Однажды я сочинил притчу. Дамокл пирует с друзьями: они пьют, смеются, их развлекают танцовщицы и флейтисты. И вот пир окончен, все выходят, разгоряченные вином; идущий последним приоткрывает дверь в опустевшую залу — он забыл там свой венок — и вдруг замирает, пригвожденный к месту: он заметил меч, висящий над опустевшим троном.
Солнечные блики на узорчатом плюше, жирные лужицы желтого света на драпировках, на старомодных бархатных креслах, вынесенных в коридор (в одной из комнат меняли обстановку), сонная тишина — все это вдруг напомнило мне старинный особняк на заросшей деревьями улочке провинциального города, где одряхлевшая хозяйка в накрахмаленном чепце, таком же воротнике и манжетах тихо, будто привидение, скользит из комнаты в комнату и слушает, как за окнами шелестят ветви, чьи нежные тени ложатся на стены ажурными покрывалами, и как скрипит мебель в послеполуденный зной.

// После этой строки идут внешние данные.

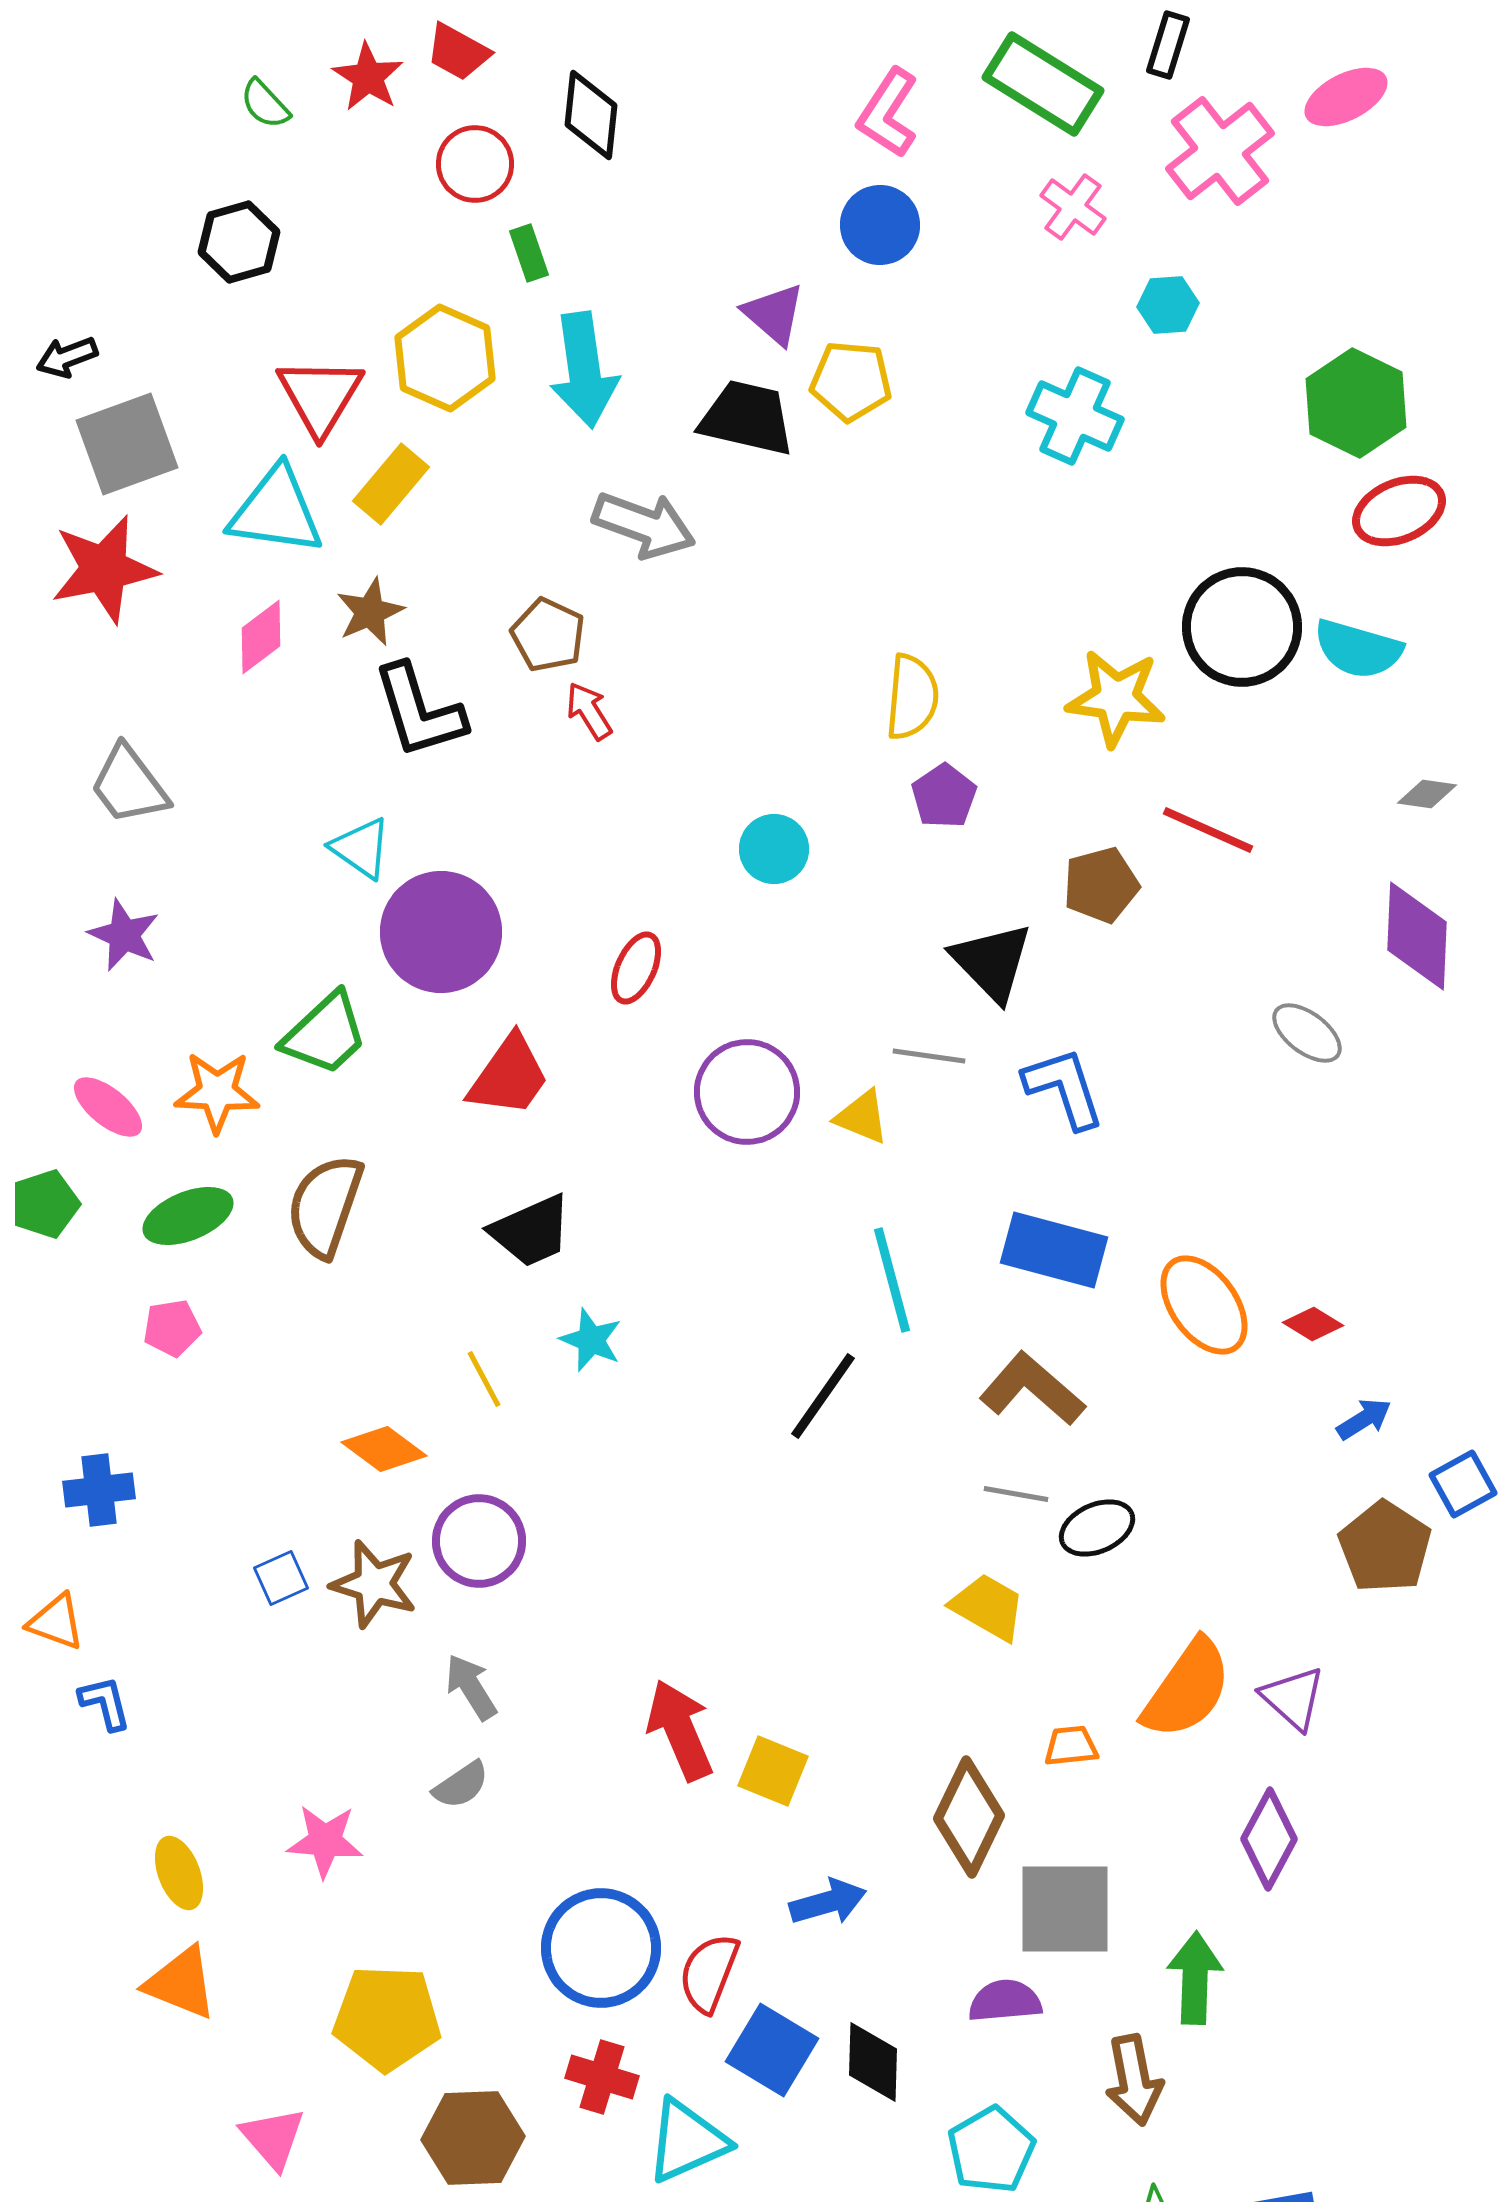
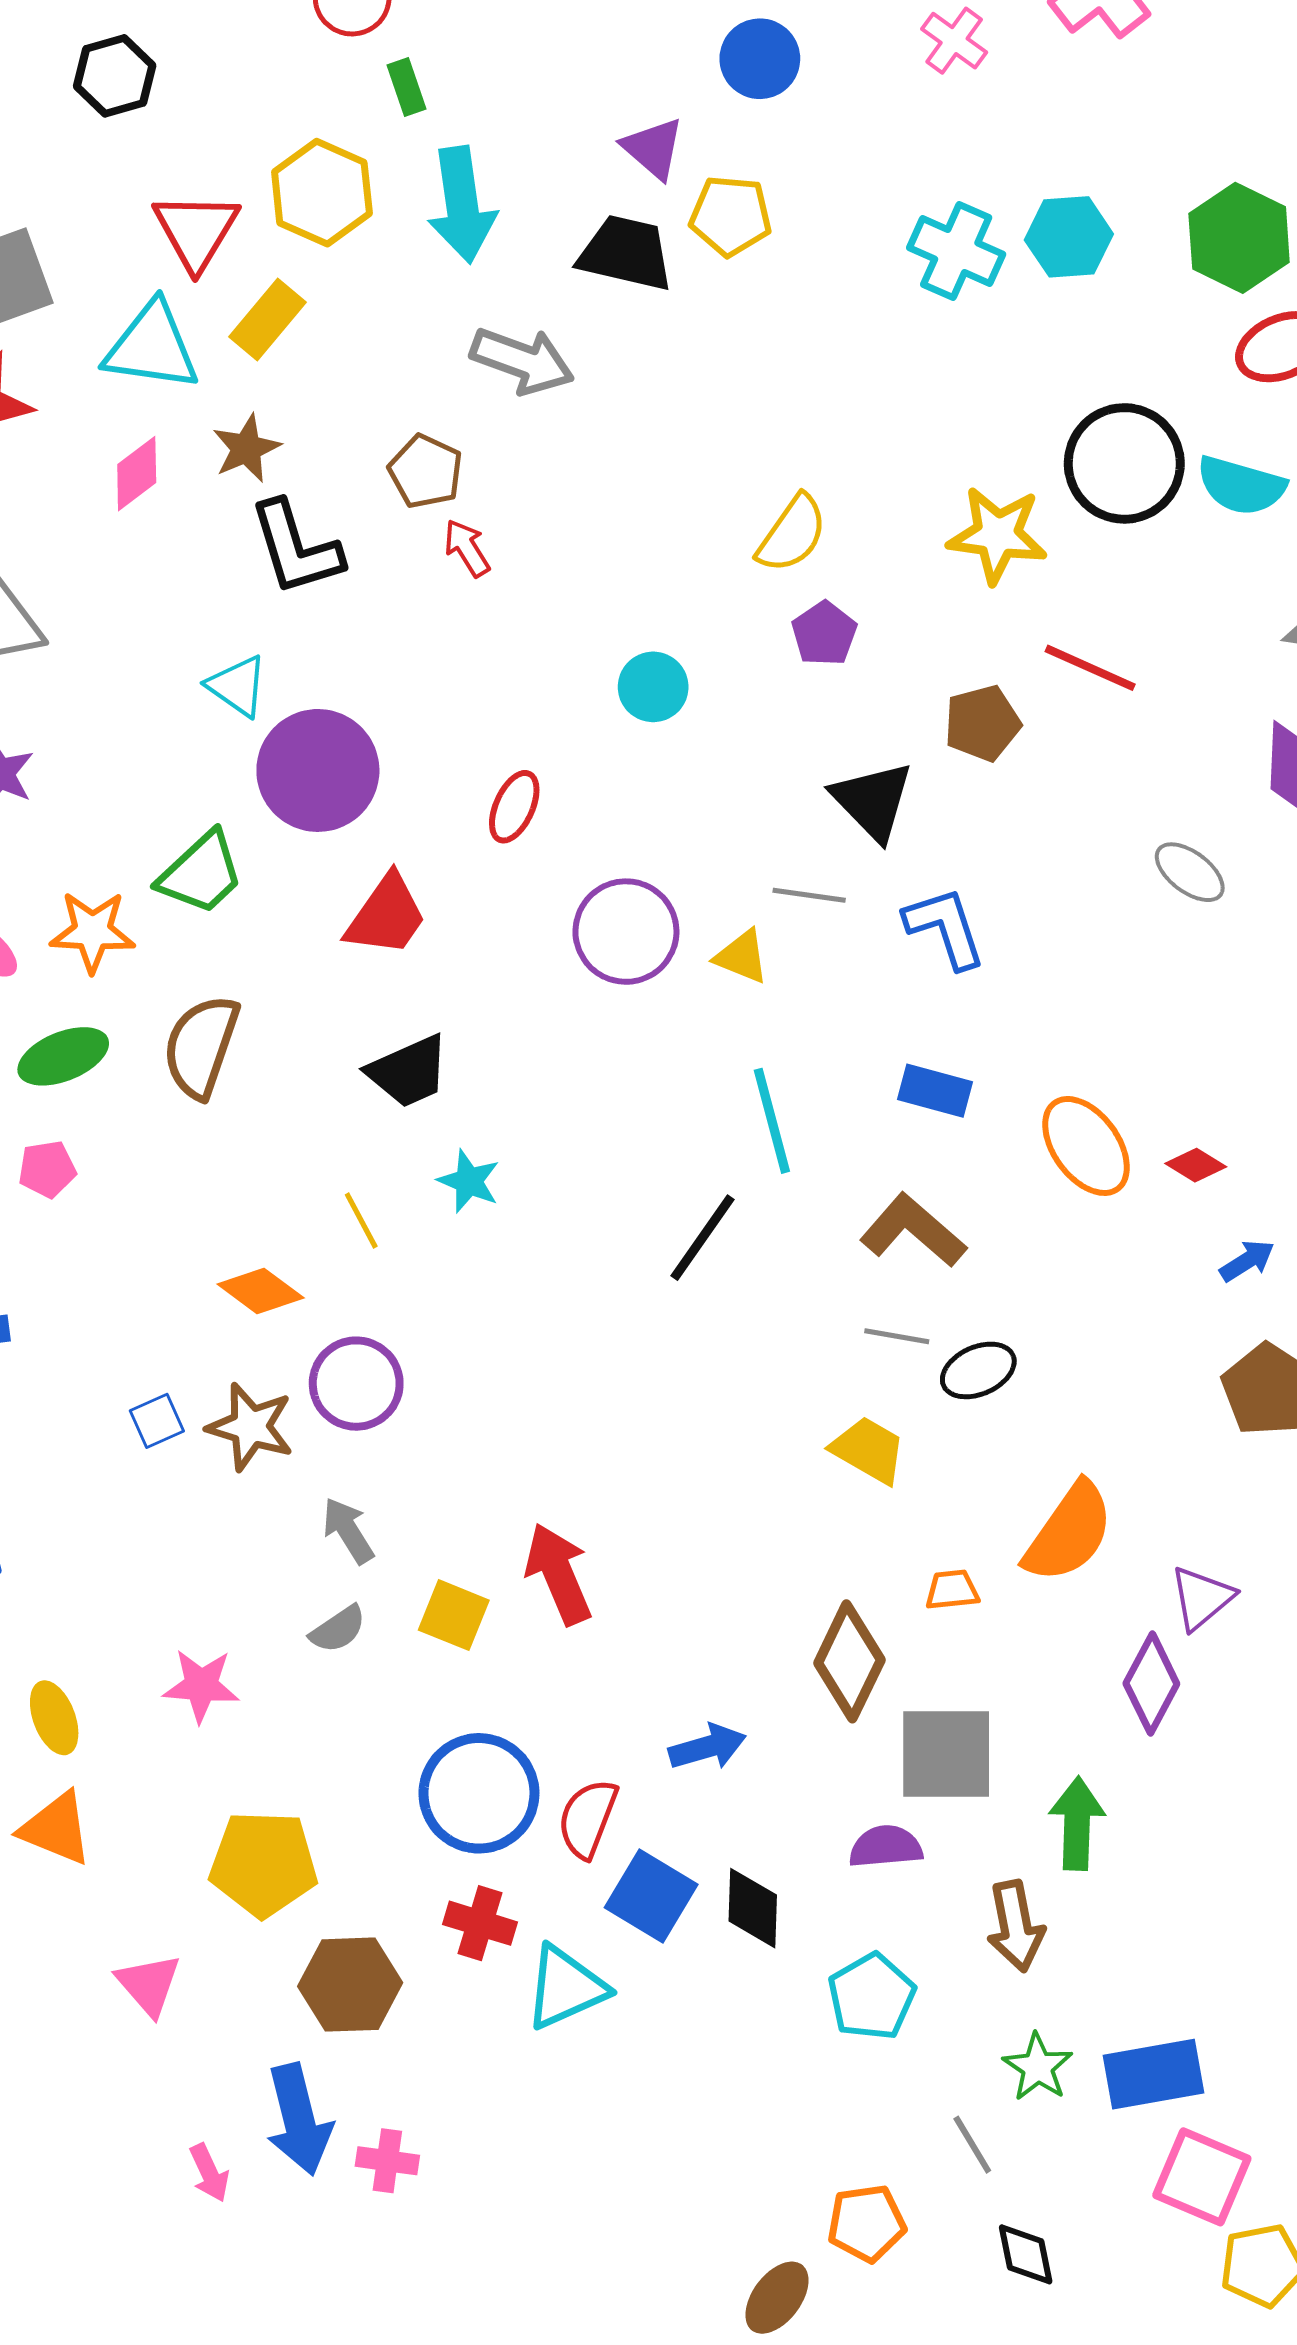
cyan hexagon: (1168, 305) -> (1069, 237), moved, size x1.4
yellow semicircle: (912, 697) -> (792, 534), turned 30
blue rectangle: (1054, 1250) -> (935, 1091), size x0.7
purple triangle: (1293, 1698) -> (1202, 1598), moved, turned 38
yellow square: (773, 1771) -> (454, 1615), moved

После полутьмы коридора комната Аллана чуть не ослепила меня океаном света. Резкий сквозняк всколыхнул и растрепал занавеси. Окно напротив двери было широко распахнуто, и перед нами во всем блеске предстала залитая солнцем морская гладь, откуда-то донеслось шуршанье, хлопанье, свист ветра, — все это наводило на мысль о побеге, о веревочной лестнице и складывалось в классический образ опустевшей клетки, образ, чья скрытая ирония пробуждает в душе дерзновенные мечты о левитации.
Другое окно, справа от двери, выходило в парк. Великолепная лестница зыблющихся верхушек деревьев — желто-зеленых, серо-зеленых, бронзово-зеленых — уступами поднималась к остроконечному сквозному шпилю лиственницы, одиноко красовавшемуся на фоне неба.